Wednesday, November 25, 2015

Happy Thanksgiving

I want to wish all the readers of this little blog a joyous and peaceful holiday, free of the stench of reforminess and Charlotte Danielson. I'm sure you have much to be thankful for in your private lives, and of course you know that better than I ever will.

Consider, despite the nonsense swirling around us, stirred by the likes of Shakespeare's witches, they still only have that one eye between all three of them and cannot see what we do. They cannot see the faces of the children looking up at us each and every day. They have no idea what these children need, nor how to give it to them. They look at them and see thousands of dollars in each and every child, and can think only of how to get that money to people like themselves, who need it least.

We stand up for the children, and object when they are subject to endless testing so the reformies can gather baseless data to defame us. We cry out when they are herded into classrooms like sardines, and object when the likes of Eva Moskowitz subjects them to tortures that would rightfully land us on the unemployment line. We object when the governor and the Regents spout nonsense and push spineless legislators into passing it for no good reason.

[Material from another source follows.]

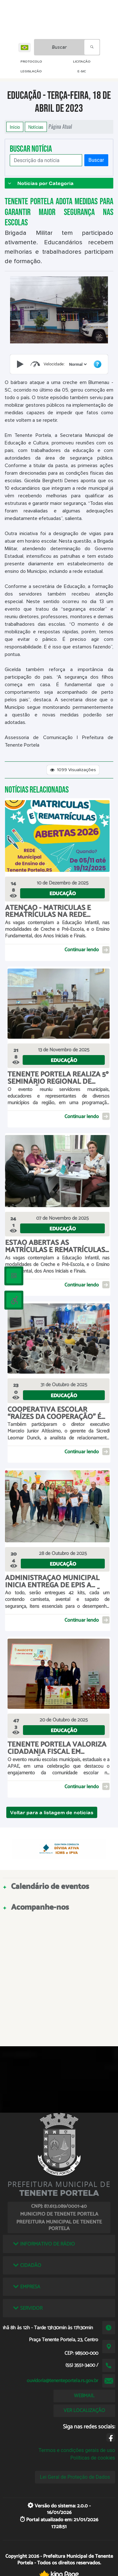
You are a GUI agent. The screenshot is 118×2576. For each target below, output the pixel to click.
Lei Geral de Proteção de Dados (75, 2477)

And when our own union leadership gets down and supports junk science evaluation, mayoral control, Common Core, school closings, charter schools and other things that hurt parents, children and working teachers, we stand up to them too. Maybe we are naive and just not smart enough to understand why we should support things that hurt us and our children.

But most importantly, we're in classrooms helping children each and every day. People who make many times our salaries to oppose or mislead us will never understand or appreciate why that's important. They will never understand what it is to have the appreciation of a kid we've helped with something important to the kid. They will never understand why this is the best job in the world, and no it isn't because of July and/ or August.

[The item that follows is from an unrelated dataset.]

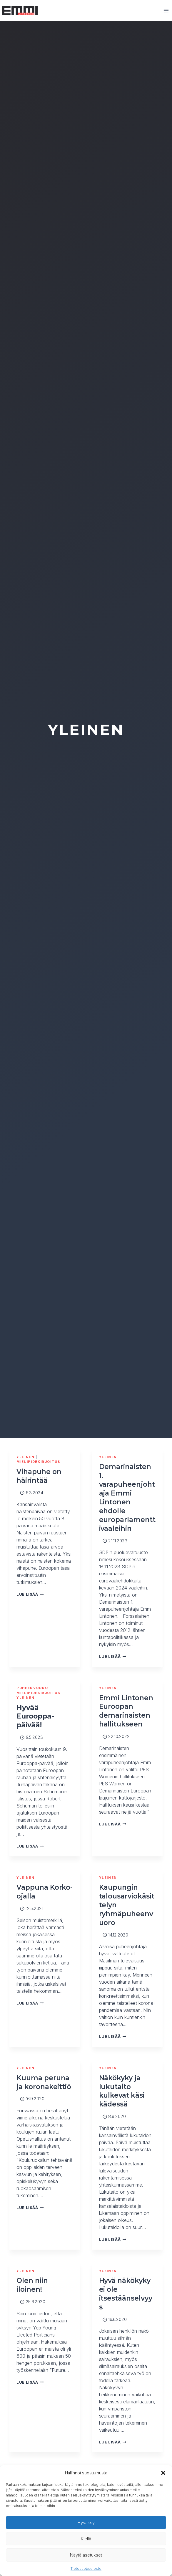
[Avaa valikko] (166, 10)
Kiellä (86, 2539)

But we know. We know when kids lack a stable role model that we are the second best thing they can have. We know that our jobs are important, maybe second only to doctors in importance. We know our value, and it's not because we read it on some rubric-based evaluation telling us whether we're 1, 2, 3 or 4.

So enjoy your time off, enjoy your homes and families, and know that there are many of us, and many public school children, and a whole lot of their parents too, who understand and appreciate what it is we do every day of our working lives. Be thankful for whatever you're thankful for, as will I, and be thankful for them, too. I'm thankful for my readers and I wish every one of you a great year, despite all odds!